↓

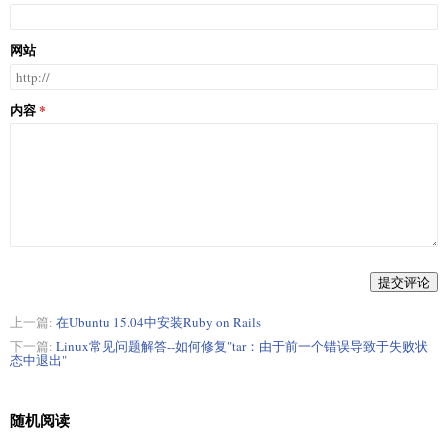
网站
内容
提交评论
上一篇:
在Ubuntu 15.04中安装Ruby on Rails
下一篇:
Linux常见问题解答--如何修复"tar：由于前一个错误导致于失败状
态中退出"
随机阅读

↑

• WHAT YOU ARE ASKED TO DO:
Each record above should be returned unchanged, except that the pictures are dropped.

• EXERCISE ANSWER:
网站
内容
提交评论
上一篇:
在Ubuntu 15.04中安装Ruby on Rails
下一篇:
Linux常见问题解答--如何修复"tar：由于前一个错误导致于失败状
态中退出"
随机阅读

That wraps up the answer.